Cranes hoisting space shuttle Endeavour into launch position at science center

Officials at the California Science Center in Exposition Park were close to completing a dream launched 30 years ago as they worked to lift the space shuttle Endeavour from its current horizontal position into a vertical ready-for-launch position Monday night.  

The painstaking process involved putting the massive shuttle in a sling, hoisting it over a wall with two cranes, one at the tail and another by the nose, and then carefully attaching it to the existing external tank and its rocket boosters.  


Crews were paying close attention to the weather during the installation, which officials said could take anywhere from four to 24 hours.  

The project started as a pipedream in 1992 and has since blossomed into a reality.  

“We said someday, they’ll retire a space shuttle, and we should try to get one and we should put it into launch position,” President and CEO of the California Science Center Jeff Rudolph told KTLA’s Rachel Menitoff.  

Rudolph explained that the retired shuttle is fragile and must be perfectly aligned, but when the installation is finished, it will make history.  

“When completed, this space shuttle stack will be the only place in the world that you’ll be able to see a complete space shuttle system, all real hardware, in launch position,” Rudolph said.  

Once the 20-story display is in its final resting position, it will serve as the centerpiece of the new 200,000 square-foot Samuel Oschin Air and Space Center, which will double the Science Center’s educational exhibit space.  

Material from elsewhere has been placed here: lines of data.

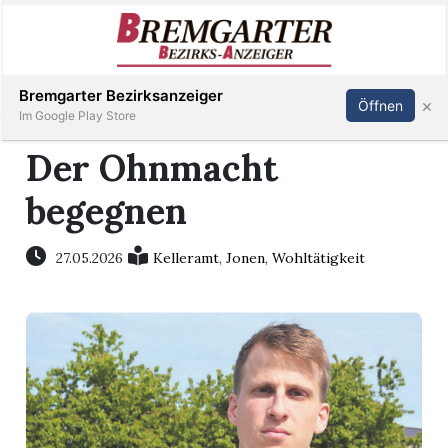
Inserieren
Abonnieren
Anmelden
Bremgarter Bezirksanzeiger
×
Öffnen
Im Google Play Store
Der Ohnmacht
begegnen
Immobilien
Veranstaltungen
27.05.2026
Kelleramt
,
Jonen
,
Wohltätigkeit
Stellen
E-
Paper
Newsletter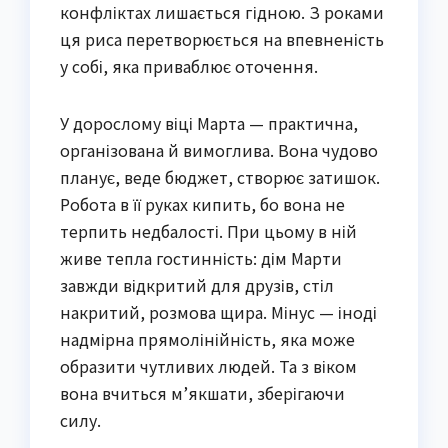
конфліктах лишається гідною. З роками
ця риса перетворюється на впевненість
у собі, яка приваблює оточення.
У дорослому віці Марта — практична,
організована й вимоглива. Вона чудово
планує, веде бюджет, створює затишок.
Робота в її руках кипить, бо вона не
терпить недбалості. При цьому в ній
живе тепла гостинність: дім Марти
завжди відкритий для друзів, стіл
накритий, розмова щира. Мінус — іноді
надмірна прямолінійність, яка може
образити чутливих людей. Та з віком
вона вчиться м’якшати, зберігаючи
силу.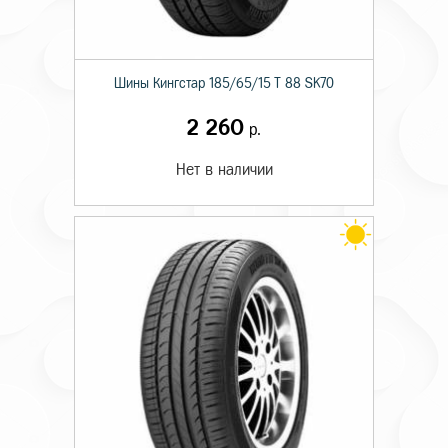
Шины Кингстар 185/65/15 T 88 SK70
2 260
р.
Нет в наличии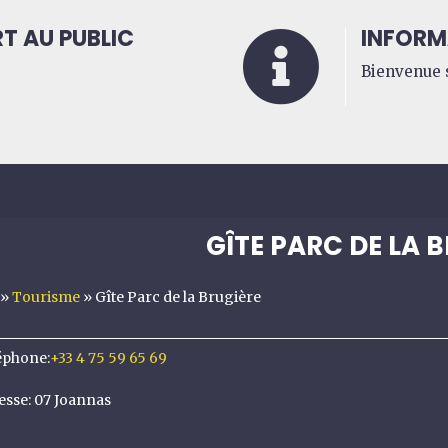
T AU PUBLIC
INFORM

Bienvenue s
GÎTE PARC DE LA 
»
Tourisme
»
Gîte Parc de la Brugière
éphone
:
+33 4 75 59 65 69
esse
:
07 Joannas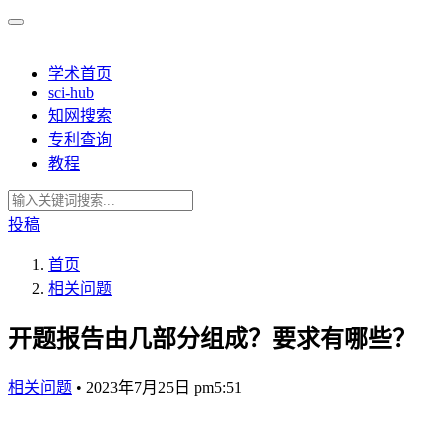
学术首页
sci-hub
知网搜索
专利查询
教程
投稿
首页
相关问题
开题报告由几部分组成？要求有哪些？
相关问题
•
2023年7月25日 pm5:51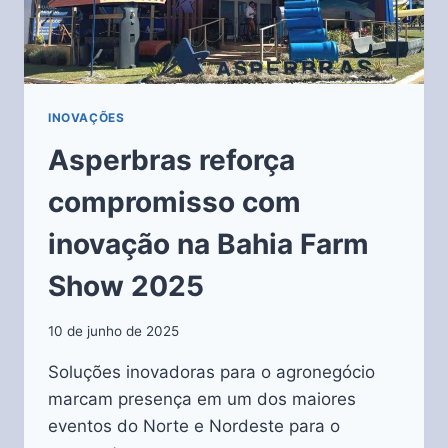
INOVAÇÕES
Asperbras reforça
compromisso com
inovação na Bahia Farm
Show 2025
10 de junho de 2025
Soluções inovadoras para o agronegócio
marcam presença em um dos maiores
eventos do Norte e Nordeste para o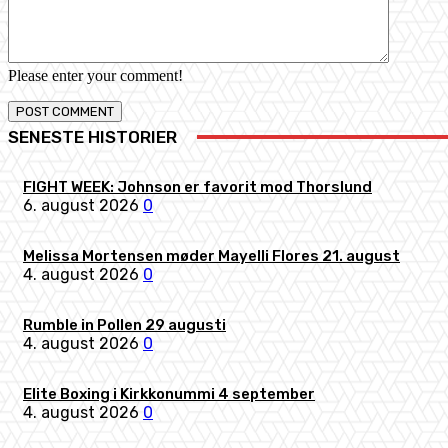
Please enter your comment!
SENESTE HISTORIER
FIGHT WEEK: Johnson er favorit mod Thorslund
6. august 2026
0
Melissa Mortensen møder Mayelli Flores 21. august
4. august 2026
0
Rumble in Pollen 29 augusti
4. august 2026
0
Elite Boxing i Kirkkonummi 4 september
4. august 2026
0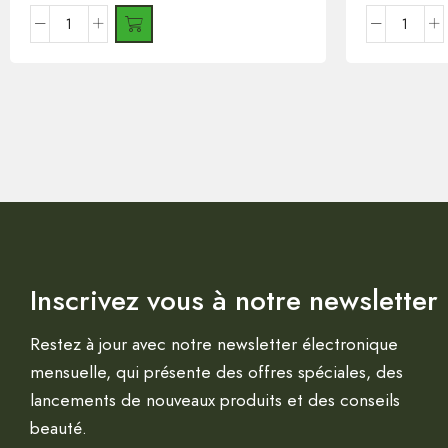
Inscrivez vous à notre newsletter
Restez à jour avec notre newsletter électronique
mensuelle, qui présente des offres spéciales, des
lancements de nouveaux produits et des conseils
beauté.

The orbiter completed 25 trips to space before it was retired in 2012, with its final journey ending at the Los Angeles International Airport, followed by a procession through the streets of L.A. For the last 11 years, Endeavour has been in a temporary hangar where space enthusiasts have marveled at its design and engineering.  

“This was the vehicle that really made us very proficient as a space exploring civilization,” Kenneth Phillips, curator for Aerospace Science said.  

Phillips has worked on the project from the start and says he expects the display to bring space travel to life.  

“What I hope they find is that all of this stuff that seems so amazing and so complex really isn’t,” he said. “There’s a few basic principles and if you understand them, you can learn a lot more about this stuff than you think you can.”